1 – İnşaatlarda ölen ya da yaralanan Türkiyeli göçmenlere karşı Özgürgün’ün kılı neden kıpırdamamaktadır, neden hiçbir önlem alınmamaktadır ?

2 – Kurye olarak motorların üstünde, sırf patronları daha çok kâr etsin diye yollarda canını veren ya da kaza yapan Türkiyeli göçmen emekçilere vatan millet edebiyatı dışında söyleyeceği bir şey yok mudur ?

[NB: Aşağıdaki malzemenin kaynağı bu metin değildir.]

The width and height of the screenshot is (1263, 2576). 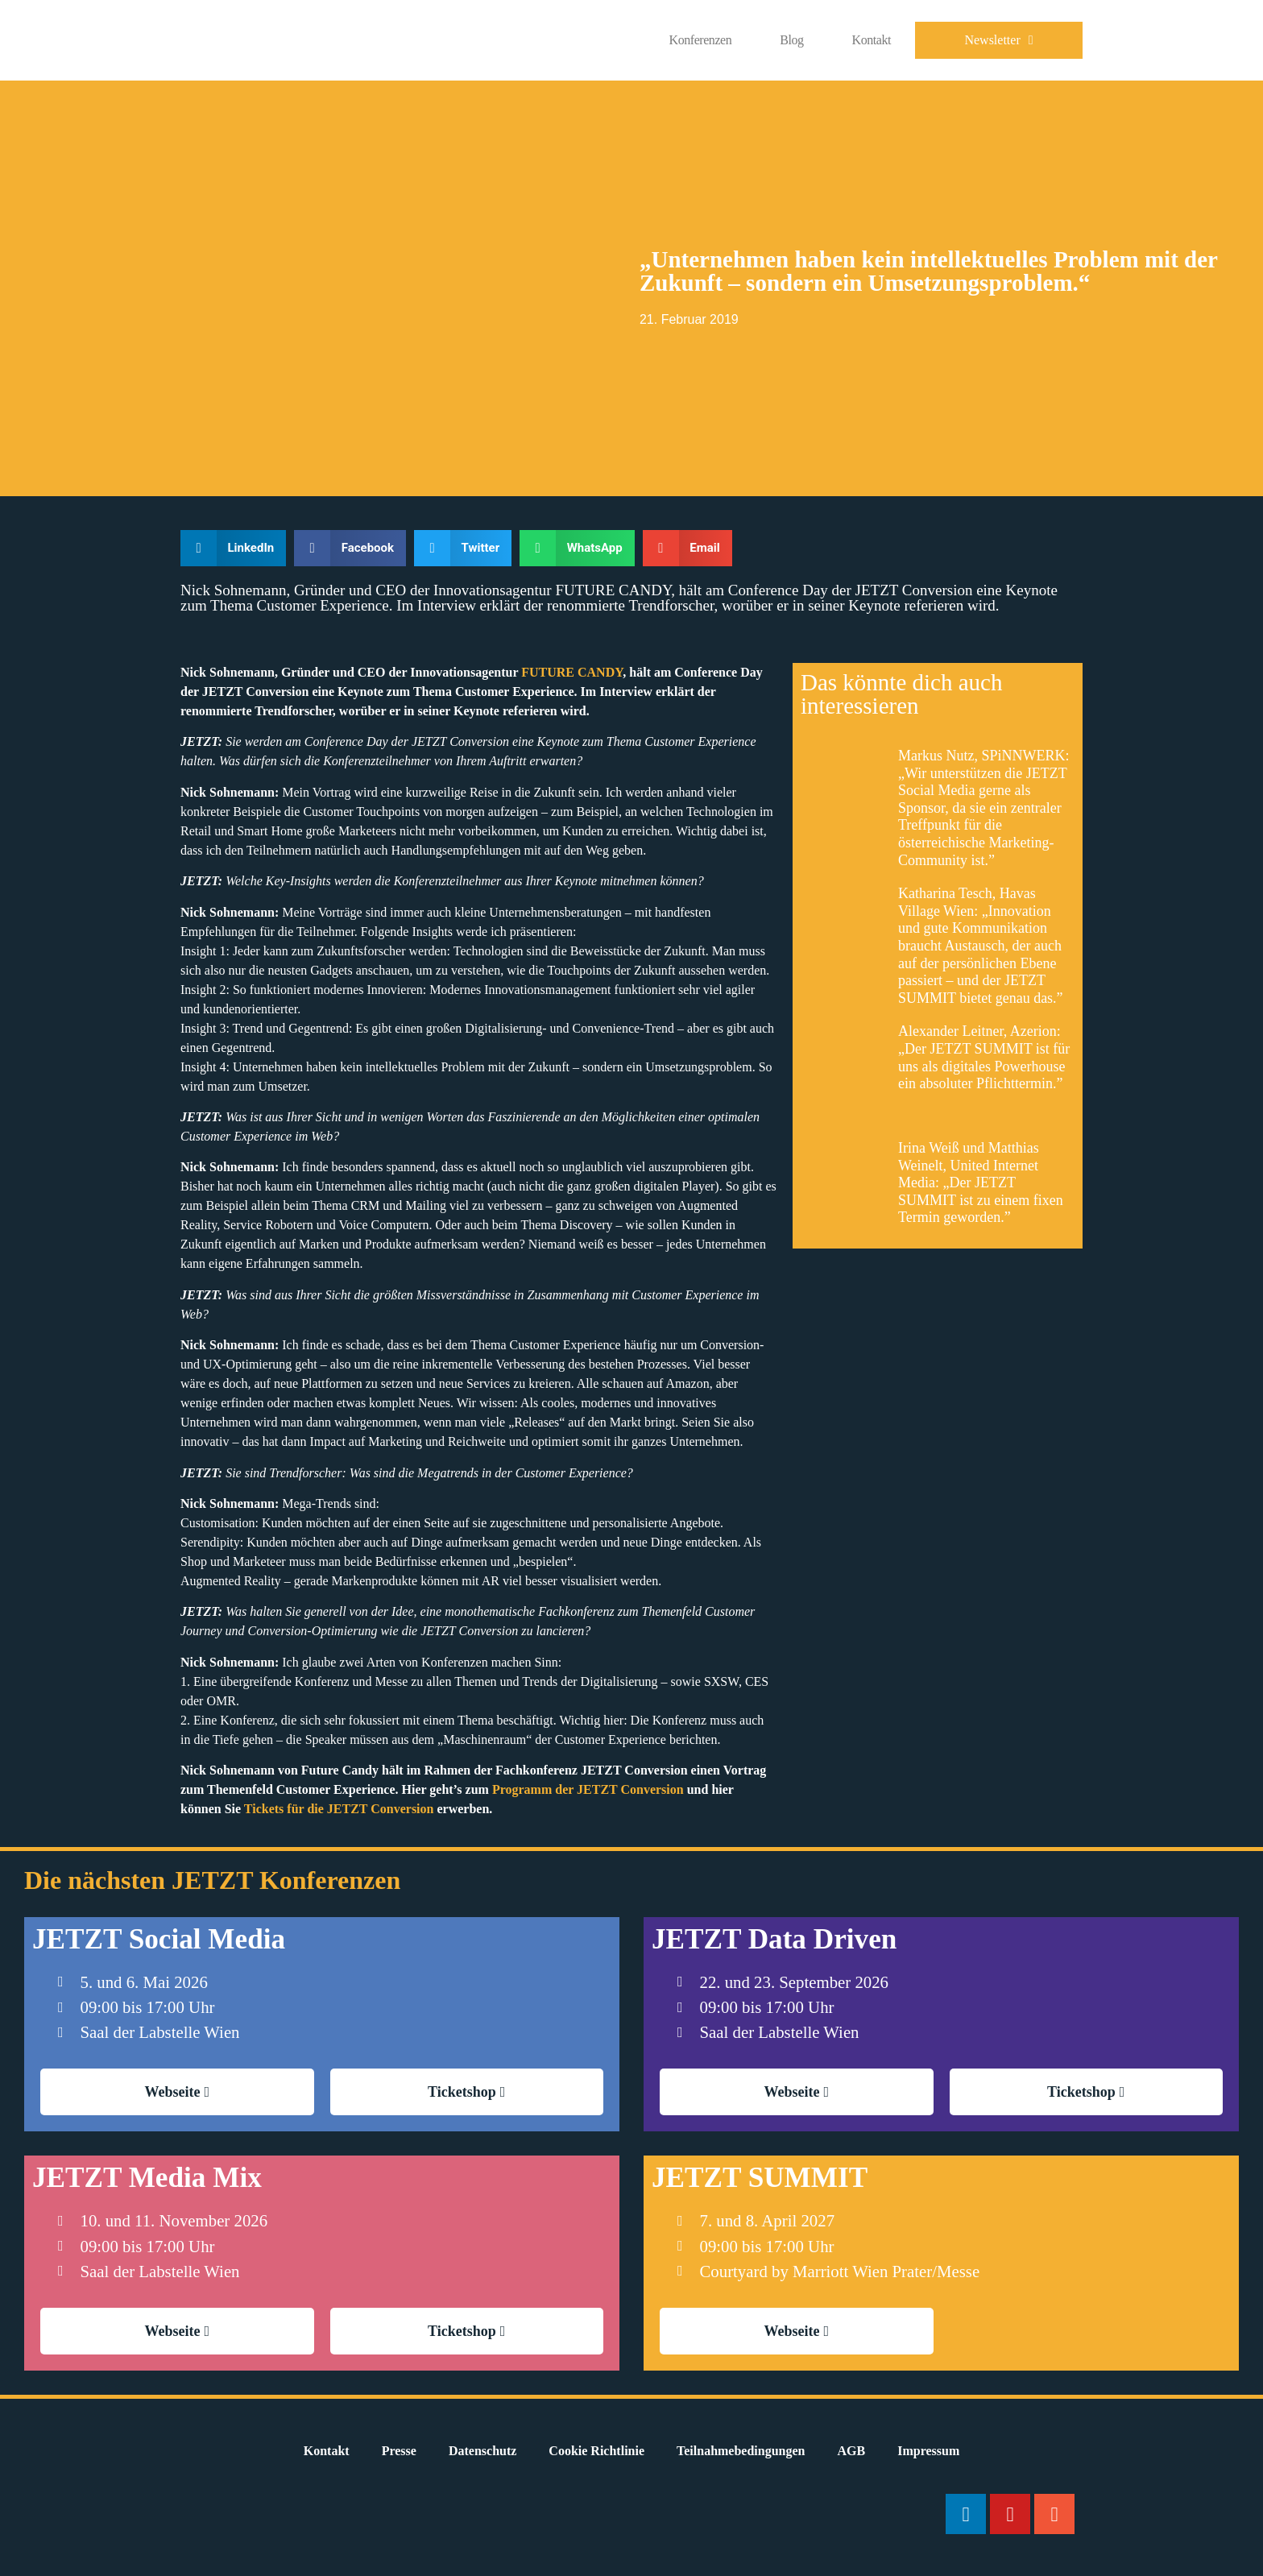 I want to click on Konferenzen, so click(x=700, y=40).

3 – Ülkemizdeki Türkiye göçmenlerinin çoğu, sermaye sahipleri tarafından ucuz işgücü olarak görülmekte, en düşük ücretlere ve en güvencesiz koşullarda sömürülmektedirler. Önemli bir kısmı ise, kayıtdışı olarak vahşi bir sömürü düzeni altında çalıştırılmaktadır. Özgürgün hükümeti sermaye sahiplerinin yanında saf tutup bu sömürüyü desteklerken, Türklük adı altında bu emekçilerin gerçek sorunlarını neden gizlemeye çalışıyor ?

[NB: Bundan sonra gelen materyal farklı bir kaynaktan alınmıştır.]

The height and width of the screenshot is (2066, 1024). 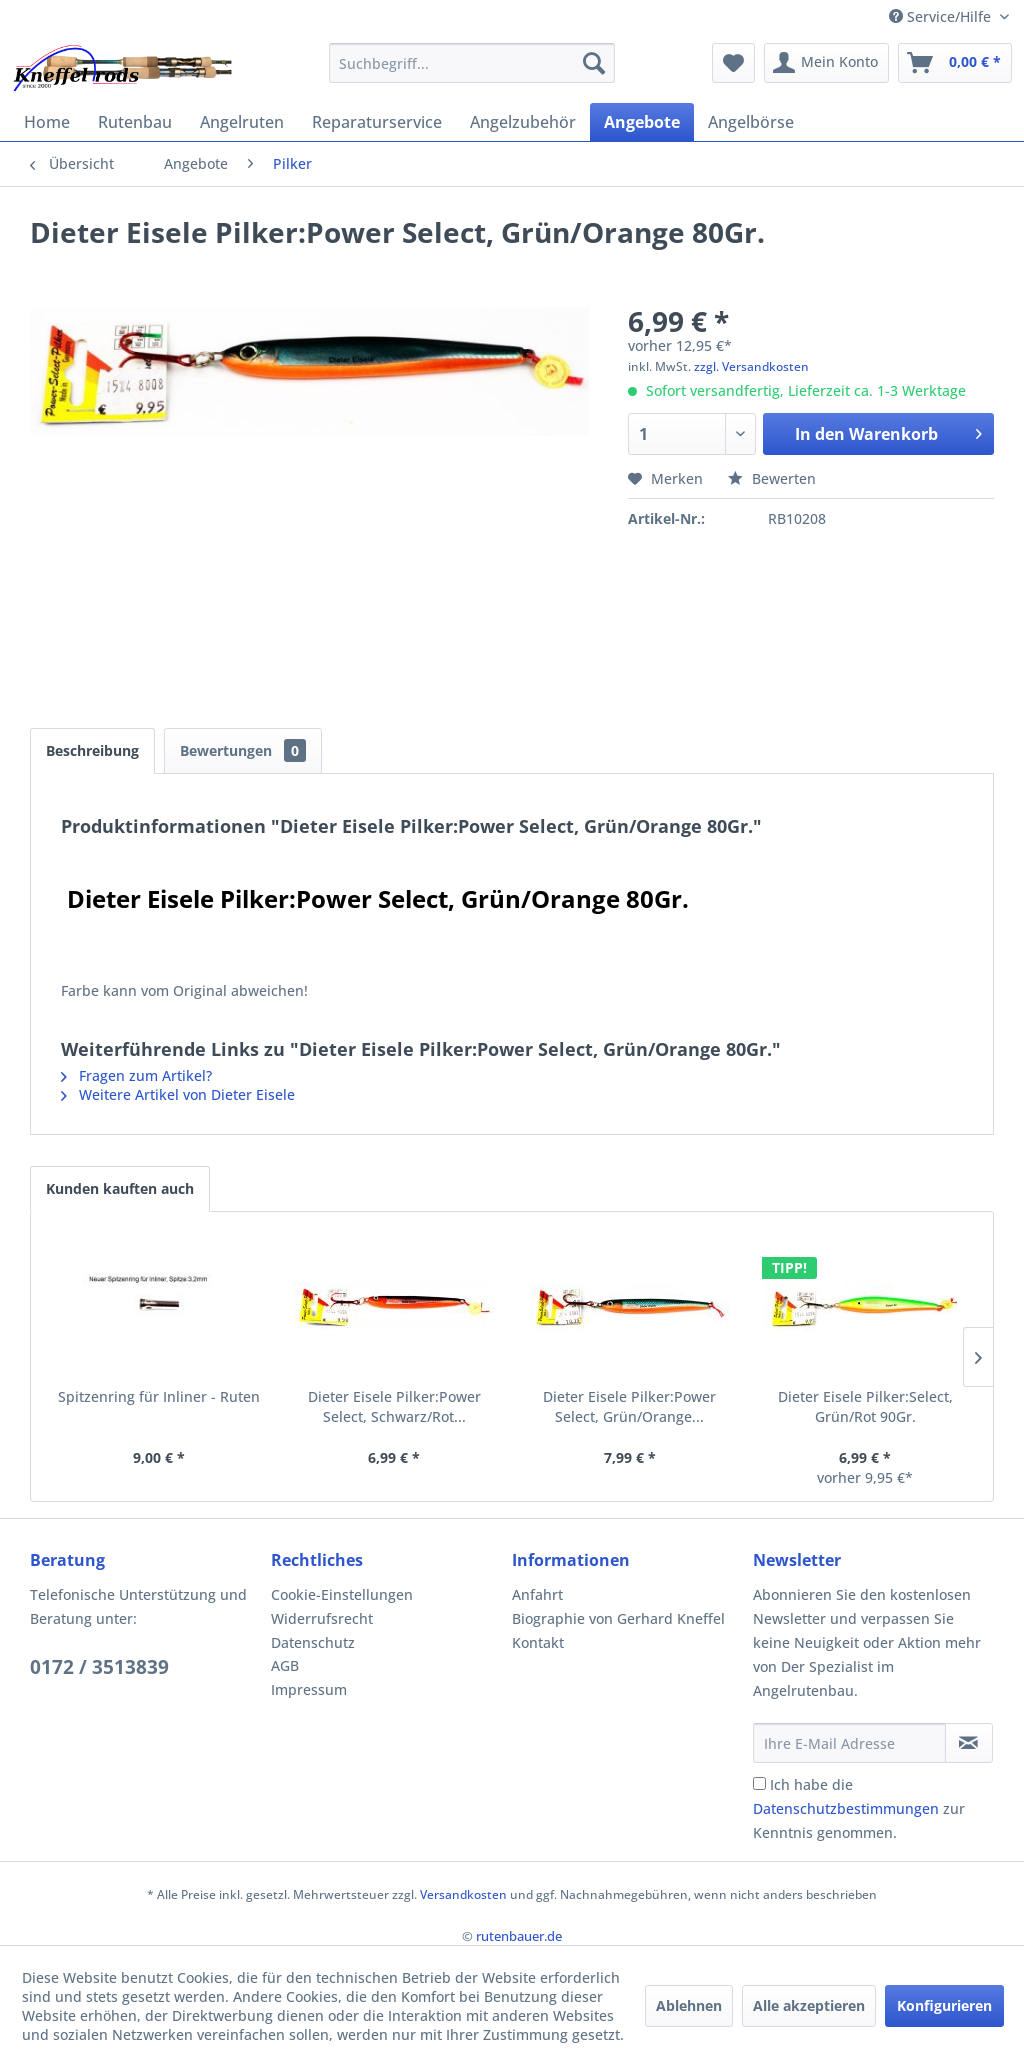 I want to click on Alle akzeptieren, so click(x=809, y=2005).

4 – Bugün ister Türkiye göçmeni olsun ister Kıbrıs kökenli olsun özel sektör emekçilerinin hepsi, sendikasız ve güvencesiz çalışma koşulları altında ezilmektedirler. Özgürgün, bu emekçilerin kendi ortak çıkarlarının farkına varıp bir araya gelmelerinden mi korkmaktadır ki, Kıbrıslı-Türkiyeli ayrımcılığını kaşımaya çalışmaktadır ?

Kıbrıslı Türk halkının gerçek sorunları yoksullaşma ve yoksunlaşmadır; barınma, eğitim ve sağlık gibi temel insan haklarından gittikçe mahrum kalması ve bu hakların gittikçe daha çok paralı hale gelmesidir; hükümetlerin emekçi halkın yanında değil, sermaye sahiplerinin yanında olmasıdır… Kısacası Kıbrıslı Türk halkının sorunu emek sermaye çelişkisidir ve nerde doğmuş ya da nerden göç etmiş olursa olsun, Kıbrıs’ın kuzeyinde yaşayan her emekçinin bu açıdan çıkarı ortaktır. Özgürgün, sermayenin sözcülüğünü yaptığı için emekçilerin kendisine düşman olacağını bildiğinden, bunu engellemek adına konuyu saptırıp, suni bir “Türklük-Kıbrıslılık” gündemi yaratmaya çalışmaktadır. Kıbrıslı Türk halkı olarak bu provokasyona cevabımız da kimlik temelli değil emek temelli olmalıdır.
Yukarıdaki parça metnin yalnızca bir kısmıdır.